Result: tile 13 goes to bank 6, slot 1.

Verify: tiles assigned to bank 6 are {6, 13, 20, …}. Tile 13 is the 2nd (index 1). Correct.

Full assembly: divide + table lookup + address assembly

The complete dram_bank_addr function from ttir.py — this is what the compiler emits for every DRAM access in a kernel. It computes the quotient/remainder AND looks up the bank table AND assembles the final address:

    # Input:  a0 = tile_idx (page_id)
    #         bank_offset_table_reg = pointer to bank_to_dram_offset[] in LDM
    #         bank_xy_table_reg     = pointer to dram_bank_to_noc_xy[] in LDM
    # Output: addr_lo_out = DRAM address within the bank
    #         noc_xy_out  = packed NOC coordinate for the bank
    # Clobbers: a3, a4, a5

    # --- Divide by 7: quotient in a5, remainder in a4 ---
    li      a5, 0x92492493          # magic constant M = ceil(2^34 / 7)
    mulhu   a5, a0, a5             # a5 = upper32(a0 * M)
    srli    a5, a5, 2              # a5 = page = floor(a0 / 7)

    slli    a4, a5, 3              # a4 = page * 8
    sub     a4, a4, a5             # a4 = page * 7  (= page*8 - page)
    sub     a4, a0, a4             # a4 = bank = a0 - page*7

    # --- Table lookups ---
    sh2add  a3, a4, bank_offset_table_reg   # a3 = &bank_offsets[bank]  (4 bytes/entry, Zba ext)
    slli    a5, a5, 11                       # a5 = page * 2048  (page_size_shift=11 for Float16)
    sh1add  a4, a4, bank_xy_table_reg       # a4 = &bank_xy[bank]  (2 bytes/entry, Zba ext)

    lw      addr_lo_out, 0(a3)              # addr_lo = bank_to_dram_offset[bank]  (typically 0)
    lhu     noc_xy_out, 0(a4)               # noc_xy = dram_bank_to_noc_xy[bank]   (uint16)

    add     addr_lo_out, a5, addr_lo_out    # addr_lo = page_offset + bank_offset

The sh2add and sh1add instructions are from the RISC-V Zba (address generation) extension: sh2add rd, rs1, rs2 = rd = (rs1 << 2) + rs2 — a fused shift-add that computes array element addresses in one instruction.

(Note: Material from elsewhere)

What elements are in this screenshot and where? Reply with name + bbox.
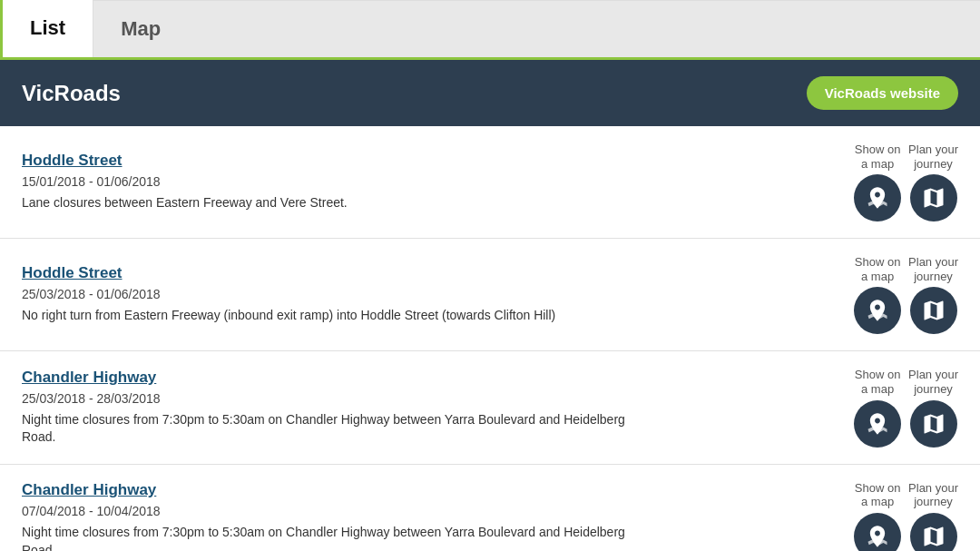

The page_size_shift parameter (11 for Float16 = 2048 bytes, 12 for Float32 = 4096 bytes) is a compile-time constant baked into the slli immediate. This is the assembly-level equivalent of MUL_WITH_TILE_SIZE.

After this sequence, the caller adds bank_base_address to addr_lo_out and uses noc_xy_out for NOC_ADDR_HI.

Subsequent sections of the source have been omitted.